Leicester has been chosen as one of the cities that will host an experiment to help determine whether e-cigarettes should be available on the NHS.
The study is being conducted by Queen Mary University of London with London and East Sussex being the other two cities to host the experiment.
Government health officials want to see e-cigarettes handed out to smokers on the NHS, after a review that claims vaping "removes all the risks" smoking poses to health. Public Health England say that much of the public wrongly believes that e-cigarettes carry health risks in the same way cigarettes do.
But a new research claims that this is not the case and PHE wants to see smokers taking up the electronic devices to reduce the thousands of people dying from tobacco-related diseases every year.
PHE said there is no evidence to date that e-cigarettes are acting as a route into smoking for children or non-smokers, with almost all the 2.6 million adults using them in the UK either current or ex-smokers, and most of them using the devices to help them quit or stop returning to tobacco.
However, research by scientists in the US has shown that e-cigarette flavourings can be potentially harmful and cause respiratory problems
The health experts also note that GPs and stop-smoking services are not able to prescribe or recommend e-cigerettes because they are not currently licensed for medicinal purposes, but they hope that the Medicines & Healthcare products Regulatory Agency will green-light some products soon.
Professor Peter Hajek, of Queen Mary University London and another independent author of the review, told a briefing in central London that nicotine carries very few health risks and is much less poisonous than previously believed.

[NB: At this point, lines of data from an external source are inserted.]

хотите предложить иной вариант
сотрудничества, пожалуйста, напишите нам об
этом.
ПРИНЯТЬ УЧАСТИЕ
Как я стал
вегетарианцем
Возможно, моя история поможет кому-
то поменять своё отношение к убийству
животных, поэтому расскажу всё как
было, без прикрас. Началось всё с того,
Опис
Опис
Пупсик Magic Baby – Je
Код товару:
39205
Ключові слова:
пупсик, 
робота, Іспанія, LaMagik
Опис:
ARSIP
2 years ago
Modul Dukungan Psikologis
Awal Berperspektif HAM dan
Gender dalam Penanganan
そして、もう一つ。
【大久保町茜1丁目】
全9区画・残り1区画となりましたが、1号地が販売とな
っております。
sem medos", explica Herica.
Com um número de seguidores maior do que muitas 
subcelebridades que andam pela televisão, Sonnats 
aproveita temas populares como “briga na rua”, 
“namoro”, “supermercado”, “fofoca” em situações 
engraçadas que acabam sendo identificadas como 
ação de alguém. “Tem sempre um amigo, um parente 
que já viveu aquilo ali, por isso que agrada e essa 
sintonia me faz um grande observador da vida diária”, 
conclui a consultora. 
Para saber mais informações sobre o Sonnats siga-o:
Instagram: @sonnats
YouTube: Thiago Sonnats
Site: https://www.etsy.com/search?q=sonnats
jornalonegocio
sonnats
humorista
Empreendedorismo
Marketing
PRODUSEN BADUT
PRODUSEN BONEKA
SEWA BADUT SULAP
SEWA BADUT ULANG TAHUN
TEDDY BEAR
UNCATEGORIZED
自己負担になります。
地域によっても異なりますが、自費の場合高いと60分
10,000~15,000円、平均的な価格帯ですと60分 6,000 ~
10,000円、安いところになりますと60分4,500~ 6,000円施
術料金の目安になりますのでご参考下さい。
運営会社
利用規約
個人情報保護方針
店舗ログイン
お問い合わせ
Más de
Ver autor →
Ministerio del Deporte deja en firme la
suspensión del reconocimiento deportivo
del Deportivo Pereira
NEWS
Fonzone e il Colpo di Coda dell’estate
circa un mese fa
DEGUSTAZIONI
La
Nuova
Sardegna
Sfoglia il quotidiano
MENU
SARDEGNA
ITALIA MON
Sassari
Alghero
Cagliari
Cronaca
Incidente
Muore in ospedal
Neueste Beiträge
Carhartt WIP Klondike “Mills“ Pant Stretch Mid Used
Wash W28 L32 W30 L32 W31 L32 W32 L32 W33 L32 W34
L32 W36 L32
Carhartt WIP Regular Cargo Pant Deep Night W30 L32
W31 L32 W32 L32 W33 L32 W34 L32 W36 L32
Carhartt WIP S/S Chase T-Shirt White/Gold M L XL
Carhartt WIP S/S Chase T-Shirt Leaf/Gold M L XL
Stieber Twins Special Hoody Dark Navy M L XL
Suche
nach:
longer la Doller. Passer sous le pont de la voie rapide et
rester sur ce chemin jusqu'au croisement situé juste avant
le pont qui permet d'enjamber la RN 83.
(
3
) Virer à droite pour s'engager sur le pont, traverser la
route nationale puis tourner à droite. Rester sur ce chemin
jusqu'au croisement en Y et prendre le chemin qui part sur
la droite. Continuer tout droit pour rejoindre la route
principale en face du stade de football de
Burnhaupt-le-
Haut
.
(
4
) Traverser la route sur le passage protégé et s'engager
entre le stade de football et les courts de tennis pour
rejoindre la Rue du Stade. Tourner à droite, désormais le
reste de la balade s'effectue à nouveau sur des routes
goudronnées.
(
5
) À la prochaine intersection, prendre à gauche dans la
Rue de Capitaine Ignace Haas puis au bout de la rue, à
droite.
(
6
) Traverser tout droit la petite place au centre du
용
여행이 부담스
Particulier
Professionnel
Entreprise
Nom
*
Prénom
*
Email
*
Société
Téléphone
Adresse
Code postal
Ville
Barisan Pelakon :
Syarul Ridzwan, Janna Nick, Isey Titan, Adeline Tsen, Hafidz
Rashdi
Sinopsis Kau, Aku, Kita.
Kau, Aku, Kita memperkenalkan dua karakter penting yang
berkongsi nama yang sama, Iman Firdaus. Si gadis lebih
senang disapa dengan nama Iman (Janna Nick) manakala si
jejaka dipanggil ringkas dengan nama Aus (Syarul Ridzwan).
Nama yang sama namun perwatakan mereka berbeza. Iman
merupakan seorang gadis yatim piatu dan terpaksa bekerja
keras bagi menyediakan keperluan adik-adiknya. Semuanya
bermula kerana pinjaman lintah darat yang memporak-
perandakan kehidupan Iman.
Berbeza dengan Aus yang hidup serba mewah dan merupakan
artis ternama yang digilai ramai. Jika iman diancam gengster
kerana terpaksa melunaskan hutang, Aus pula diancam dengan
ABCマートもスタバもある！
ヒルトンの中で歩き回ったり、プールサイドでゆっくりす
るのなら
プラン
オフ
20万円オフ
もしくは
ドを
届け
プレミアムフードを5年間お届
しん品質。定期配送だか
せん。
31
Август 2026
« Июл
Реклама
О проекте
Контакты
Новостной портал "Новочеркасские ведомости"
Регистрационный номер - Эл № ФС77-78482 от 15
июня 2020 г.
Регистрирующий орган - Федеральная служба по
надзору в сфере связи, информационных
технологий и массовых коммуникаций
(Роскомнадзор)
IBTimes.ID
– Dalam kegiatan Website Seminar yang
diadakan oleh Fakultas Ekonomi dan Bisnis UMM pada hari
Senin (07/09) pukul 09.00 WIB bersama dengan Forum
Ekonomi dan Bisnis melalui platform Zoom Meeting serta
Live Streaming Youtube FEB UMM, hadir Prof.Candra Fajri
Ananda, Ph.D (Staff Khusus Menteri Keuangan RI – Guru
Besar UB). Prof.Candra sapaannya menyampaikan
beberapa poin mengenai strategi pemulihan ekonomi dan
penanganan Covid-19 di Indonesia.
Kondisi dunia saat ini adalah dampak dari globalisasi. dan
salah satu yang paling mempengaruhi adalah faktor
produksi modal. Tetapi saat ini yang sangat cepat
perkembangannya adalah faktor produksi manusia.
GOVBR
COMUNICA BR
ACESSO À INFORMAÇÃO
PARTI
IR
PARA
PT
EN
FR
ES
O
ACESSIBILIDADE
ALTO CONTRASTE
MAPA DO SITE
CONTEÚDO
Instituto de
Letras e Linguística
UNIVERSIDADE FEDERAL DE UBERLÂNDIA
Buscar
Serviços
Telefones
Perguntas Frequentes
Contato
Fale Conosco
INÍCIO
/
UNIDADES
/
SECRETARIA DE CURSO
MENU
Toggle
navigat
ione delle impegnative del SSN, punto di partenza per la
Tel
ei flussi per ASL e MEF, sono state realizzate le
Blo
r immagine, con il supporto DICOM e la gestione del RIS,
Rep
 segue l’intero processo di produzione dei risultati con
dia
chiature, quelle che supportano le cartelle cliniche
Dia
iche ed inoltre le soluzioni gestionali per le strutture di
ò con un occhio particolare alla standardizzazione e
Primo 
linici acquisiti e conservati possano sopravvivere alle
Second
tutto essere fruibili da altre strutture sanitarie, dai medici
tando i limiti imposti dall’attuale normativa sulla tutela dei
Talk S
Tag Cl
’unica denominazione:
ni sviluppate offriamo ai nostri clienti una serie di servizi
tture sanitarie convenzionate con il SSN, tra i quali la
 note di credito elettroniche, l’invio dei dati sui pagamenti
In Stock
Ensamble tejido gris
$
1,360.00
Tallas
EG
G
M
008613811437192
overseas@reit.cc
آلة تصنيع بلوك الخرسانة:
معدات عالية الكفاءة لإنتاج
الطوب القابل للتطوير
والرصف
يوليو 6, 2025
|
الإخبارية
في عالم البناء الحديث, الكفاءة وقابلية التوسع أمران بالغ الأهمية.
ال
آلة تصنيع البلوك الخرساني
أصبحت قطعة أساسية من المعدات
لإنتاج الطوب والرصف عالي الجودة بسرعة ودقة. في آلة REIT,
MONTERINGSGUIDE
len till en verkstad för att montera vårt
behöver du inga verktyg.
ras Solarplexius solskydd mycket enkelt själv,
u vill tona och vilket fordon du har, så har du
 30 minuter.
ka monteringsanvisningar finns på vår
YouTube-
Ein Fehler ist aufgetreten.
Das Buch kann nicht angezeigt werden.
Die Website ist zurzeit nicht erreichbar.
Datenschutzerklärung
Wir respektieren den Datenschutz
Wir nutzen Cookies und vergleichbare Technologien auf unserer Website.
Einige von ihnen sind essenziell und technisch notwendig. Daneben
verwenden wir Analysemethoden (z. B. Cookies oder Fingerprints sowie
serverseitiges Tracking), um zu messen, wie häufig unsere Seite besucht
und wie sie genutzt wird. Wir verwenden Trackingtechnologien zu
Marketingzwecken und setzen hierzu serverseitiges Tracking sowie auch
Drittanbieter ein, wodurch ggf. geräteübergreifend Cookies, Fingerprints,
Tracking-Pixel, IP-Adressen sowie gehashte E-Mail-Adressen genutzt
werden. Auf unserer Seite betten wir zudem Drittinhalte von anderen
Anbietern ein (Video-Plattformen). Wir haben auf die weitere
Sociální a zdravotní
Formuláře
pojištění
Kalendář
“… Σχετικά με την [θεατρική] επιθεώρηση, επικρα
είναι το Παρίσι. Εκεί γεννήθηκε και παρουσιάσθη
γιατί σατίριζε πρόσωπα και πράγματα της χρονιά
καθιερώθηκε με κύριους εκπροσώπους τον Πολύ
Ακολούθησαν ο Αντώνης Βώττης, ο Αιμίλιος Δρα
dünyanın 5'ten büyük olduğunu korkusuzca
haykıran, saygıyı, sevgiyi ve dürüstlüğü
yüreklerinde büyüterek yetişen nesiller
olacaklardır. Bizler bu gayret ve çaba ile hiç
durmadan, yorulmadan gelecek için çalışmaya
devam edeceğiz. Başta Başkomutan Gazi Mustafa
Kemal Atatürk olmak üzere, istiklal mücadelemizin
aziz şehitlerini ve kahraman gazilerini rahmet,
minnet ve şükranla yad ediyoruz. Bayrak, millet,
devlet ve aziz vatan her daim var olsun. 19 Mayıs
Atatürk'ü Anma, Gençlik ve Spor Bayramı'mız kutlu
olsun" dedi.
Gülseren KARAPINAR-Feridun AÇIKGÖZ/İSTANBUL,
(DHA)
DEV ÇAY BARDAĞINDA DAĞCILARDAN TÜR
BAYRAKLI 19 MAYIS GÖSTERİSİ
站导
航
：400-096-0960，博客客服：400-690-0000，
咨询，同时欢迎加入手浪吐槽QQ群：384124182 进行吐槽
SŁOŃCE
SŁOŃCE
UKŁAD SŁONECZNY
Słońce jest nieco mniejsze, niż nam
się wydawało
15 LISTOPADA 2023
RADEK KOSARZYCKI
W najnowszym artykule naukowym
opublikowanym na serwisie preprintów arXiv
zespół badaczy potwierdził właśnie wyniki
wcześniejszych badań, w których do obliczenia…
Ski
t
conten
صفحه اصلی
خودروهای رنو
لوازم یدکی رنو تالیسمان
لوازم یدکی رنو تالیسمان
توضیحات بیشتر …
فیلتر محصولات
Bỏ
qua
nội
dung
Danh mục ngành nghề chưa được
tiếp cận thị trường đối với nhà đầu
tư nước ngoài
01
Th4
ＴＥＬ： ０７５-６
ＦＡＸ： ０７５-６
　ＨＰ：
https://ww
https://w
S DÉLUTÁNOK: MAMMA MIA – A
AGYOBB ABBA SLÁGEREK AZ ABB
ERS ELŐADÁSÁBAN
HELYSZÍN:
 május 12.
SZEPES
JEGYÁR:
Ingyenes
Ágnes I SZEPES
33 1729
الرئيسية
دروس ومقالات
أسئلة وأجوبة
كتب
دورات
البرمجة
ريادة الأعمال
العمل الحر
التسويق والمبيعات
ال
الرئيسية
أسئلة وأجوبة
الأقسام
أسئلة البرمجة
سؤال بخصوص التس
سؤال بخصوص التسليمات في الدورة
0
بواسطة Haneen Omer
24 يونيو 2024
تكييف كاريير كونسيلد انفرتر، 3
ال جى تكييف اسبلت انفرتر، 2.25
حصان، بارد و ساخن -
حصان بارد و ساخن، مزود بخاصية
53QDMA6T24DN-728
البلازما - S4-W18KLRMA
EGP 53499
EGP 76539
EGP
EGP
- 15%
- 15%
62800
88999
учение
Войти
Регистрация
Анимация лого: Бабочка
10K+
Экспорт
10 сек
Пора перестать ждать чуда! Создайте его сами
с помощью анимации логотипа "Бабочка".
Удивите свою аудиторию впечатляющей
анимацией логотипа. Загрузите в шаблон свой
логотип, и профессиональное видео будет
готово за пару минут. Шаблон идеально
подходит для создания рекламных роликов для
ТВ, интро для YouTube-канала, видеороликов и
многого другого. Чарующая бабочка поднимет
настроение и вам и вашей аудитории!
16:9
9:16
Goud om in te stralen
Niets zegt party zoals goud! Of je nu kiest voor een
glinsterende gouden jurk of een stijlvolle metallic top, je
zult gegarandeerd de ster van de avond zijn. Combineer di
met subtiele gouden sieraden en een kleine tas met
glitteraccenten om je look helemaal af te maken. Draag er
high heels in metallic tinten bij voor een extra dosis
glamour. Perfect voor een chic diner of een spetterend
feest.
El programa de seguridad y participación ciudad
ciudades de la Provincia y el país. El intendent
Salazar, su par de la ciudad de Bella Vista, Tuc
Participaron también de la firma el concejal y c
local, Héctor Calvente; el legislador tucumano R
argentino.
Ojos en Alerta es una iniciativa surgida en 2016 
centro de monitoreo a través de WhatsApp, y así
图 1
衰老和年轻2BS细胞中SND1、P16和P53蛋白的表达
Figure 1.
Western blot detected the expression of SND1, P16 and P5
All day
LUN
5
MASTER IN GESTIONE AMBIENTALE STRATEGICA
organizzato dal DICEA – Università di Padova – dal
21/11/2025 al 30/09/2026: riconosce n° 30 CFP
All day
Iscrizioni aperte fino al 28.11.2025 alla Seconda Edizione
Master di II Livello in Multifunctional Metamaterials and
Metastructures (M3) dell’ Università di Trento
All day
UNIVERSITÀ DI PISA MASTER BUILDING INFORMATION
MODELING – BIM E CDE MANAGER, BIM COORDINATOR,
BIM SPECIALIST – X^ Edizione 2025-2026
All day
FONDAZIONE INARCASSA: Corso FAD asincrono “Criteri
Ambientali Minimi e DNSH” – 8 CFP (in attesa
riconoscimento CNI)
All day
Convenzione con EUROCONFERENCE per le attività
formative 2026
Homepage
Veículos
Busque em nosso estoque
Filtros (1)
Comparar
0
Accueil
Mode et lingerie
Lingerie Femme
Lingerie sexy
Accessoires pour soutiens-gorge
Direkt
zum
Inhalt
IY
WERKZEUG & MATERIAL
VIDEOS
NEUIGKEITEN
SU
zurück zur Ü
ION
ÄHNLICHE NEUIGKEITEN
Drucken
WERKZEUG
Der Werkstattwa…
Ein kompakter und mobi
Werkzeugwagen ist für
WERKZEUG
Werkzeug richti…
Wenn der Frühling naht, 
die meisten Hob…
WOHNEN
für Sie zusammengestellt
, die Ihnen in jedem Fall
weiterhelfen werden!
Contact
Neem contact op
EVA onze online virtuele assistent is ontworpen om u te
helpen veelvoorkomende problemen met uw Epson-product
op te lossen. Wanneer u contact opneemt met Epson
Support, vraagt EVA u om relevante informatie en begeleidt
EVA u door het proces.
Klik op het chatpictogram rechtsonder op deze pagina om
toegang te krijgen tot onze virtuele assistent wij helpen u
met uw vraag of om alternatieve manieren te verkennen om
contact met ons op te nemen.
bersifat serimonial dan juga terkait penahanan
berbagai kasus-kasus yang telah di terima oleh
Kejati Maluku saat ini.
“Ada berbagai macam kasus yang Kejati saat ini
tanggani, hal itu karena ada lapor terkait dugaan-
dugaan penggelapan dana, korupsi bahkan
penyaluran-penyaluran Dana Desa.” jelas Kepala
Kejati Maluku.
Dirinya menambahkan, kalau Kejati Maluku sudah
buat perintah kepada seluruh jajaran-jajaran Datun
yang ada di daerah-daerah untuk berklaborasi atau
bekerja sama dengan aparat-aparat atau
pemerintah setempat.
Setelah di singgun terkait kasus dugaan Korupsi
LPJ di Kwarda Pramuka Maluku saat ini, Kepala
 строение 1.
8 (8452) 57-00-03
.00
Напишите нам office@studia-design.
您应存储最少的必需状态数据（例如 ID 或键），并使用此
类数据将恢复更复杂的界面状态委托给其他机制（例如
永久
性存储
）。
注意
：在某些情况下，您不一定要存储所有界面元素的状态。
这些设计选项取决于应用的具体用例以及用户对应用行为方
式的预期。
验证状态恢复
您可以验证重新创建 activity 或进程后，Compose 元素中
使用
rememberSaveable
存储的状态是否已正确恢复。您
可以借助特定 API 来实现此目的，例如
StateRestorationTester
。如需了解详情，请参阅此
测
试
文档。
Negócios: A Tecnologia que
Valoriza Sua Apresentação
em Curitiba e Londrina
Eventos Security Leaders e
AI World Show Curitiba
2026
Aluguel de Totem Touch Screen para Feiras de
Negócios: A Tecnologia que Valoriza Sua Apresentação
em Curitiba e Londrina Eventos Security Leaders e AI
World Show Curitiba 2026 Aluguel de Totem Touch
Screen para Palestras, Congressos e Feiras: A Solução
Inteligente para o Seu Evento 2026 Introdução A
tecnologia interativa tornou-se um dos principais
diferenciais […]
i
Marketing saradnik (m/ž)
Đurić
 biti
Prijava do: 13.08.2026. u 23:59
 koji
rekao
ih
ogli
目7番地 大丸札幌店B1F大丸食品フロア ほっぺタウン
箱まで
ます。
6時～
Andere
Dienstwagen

He said the main health issues surrounding e-cigarettes concern other ingredients, contaminants and by-products, which can generate some toxicants - but these are at the very low levels found in the air that people generally breathe.
Whilst it is hard to know just how many lives could be saved by smokers switching to e-cigarettes, the review claims that around 80,000 deaths a year in England are caused by smoking - the leading cause of preventable deaths in the country.